Kanai Mudding Works
Mud and indigo dyers, Amami oshima, Japan


The hands of Yukihito Kanai, proprietor and head dyer at the Kanai Mudding Works - a trade he learned and workshop he inherited from his father - are stained a deep blue from the endless dipping of hands into 'Ai', (Japanese Indigo) and Sharimbai dyes.

In late November 2015 we visited the mudding works in Amami Oshima to learn a little about their craft - 'dorozome' - a very traditional and natural method of mud dying typically used to create the deep blacks of kimono silks. Under the warmth of a bright Pacific island sun Kanai-san showed us around the workshops where around fifteen workers were busy working through orders from nearby silk weavers, many of whom send their thread and first-stage woven mats (for Amami Oshima Tsumugi Silk Pongee) to the mudding works to be dyed in the mud blacks, browns, and greys.
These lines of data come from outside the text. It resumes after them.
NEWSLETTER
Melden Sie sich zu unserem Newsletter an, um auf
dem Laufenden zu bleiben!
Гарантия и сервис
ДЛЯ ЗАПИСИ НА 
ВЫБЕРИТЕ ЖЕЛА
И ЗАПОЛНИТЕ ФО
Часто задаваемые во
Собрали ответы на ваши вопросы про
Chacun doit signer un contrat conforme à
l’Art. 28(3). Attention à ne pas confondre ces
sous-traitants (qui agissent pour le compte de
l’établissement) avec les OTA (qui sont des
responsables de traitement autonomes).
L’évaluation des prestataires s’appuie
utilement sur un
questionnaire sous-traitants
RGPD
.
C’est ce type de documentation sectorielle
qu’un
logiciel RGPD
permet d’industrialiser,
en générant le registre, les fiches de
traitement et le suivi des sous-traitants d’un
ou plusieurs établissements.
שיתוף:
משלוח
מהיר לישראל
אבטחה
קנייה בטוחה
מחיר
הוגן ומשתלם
Outside the workshop lies a pile logs, freshly cut from local sharimbai stands - sharimbai is a native evergreen shrub of the rose family also known as yeddo hawthorn, or Japanese hawthorn. The wood, which must be used green and still wet with its sap, is split and chipped by hand before being piled into a large suspended cage, which is then lowered into a heated (the heat being provided by furnace fuelled by used and dried sharimbai chips) water filled vat, which it is allowed infuse for several days, creating the all important tannic base used for dorozome mud dying.
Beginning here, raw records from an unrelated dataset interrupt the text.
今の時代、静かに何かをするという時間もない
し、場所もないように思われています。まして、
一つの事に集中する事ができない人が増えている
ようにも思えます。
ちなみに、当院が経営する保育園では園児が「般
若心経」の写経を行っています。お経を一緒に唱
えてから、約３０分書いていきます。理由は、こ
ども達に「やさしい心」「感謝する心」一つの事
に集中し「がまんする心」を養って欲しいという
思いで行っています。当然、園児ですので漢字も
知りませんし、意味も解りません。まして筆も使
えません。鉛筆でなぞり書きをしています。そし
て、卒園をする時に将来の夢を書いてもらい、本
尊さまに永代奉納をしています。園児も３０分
The deep red sharimbai infusion is skimmed and transferred to a series large tubs to one side of the workshop, where the mud dying can begin.


In order to create the deep blacks so typical of Amami Tsumugi, silk is dipped in the sharimbai 'soup' 30 times, before the colour is transformed in the mud baths outside. This cycle is repeated twice more, resulting in a fibres which have been dipped 90 times in sharimbai, and three times in the mud. Greys and browns can be created by adjusting the relative exposure to one or either of the constituents.








The sharimabi dye is acidic, so lime is used to equalise the pH of the solution (traditionally crushed coral would have been used), before soaking in the iron-rich mud baths - the ferric oxide in the mud reacts with the sharimbai to create the deep, rich black which is so prized here.


The mud used in the dying of silk and cottons is taken from the mud of waterlogged land beside the workshop, which is prized for its iron content. Rather than draining the land of its nutrients and allowing it to become useless, the workers replenish the mud using the dead leaves of the Sotetsu palm plants ('so', meaning 'revitalise', 'tetsu' meaning 'iron') growing on the hillside beside the site (seen here with brown leaves). After the day's work is finished, the workers climb up to where running water flows down the hillside to wash and clear the naturally biodegradable dyes from their hands.


Dyers at the Mudding Works also hand colour fabrics with Ai, or Japanese indigo - from another locally growing annual. To the side of the workshop all kinds of fabrics and yarns hang drying in the sun.




On display in the gallery-come-studio are beautifully dyed cottons and linens, with natural dyes combined to great effect, as well as a spectacular black mud dyed guitar.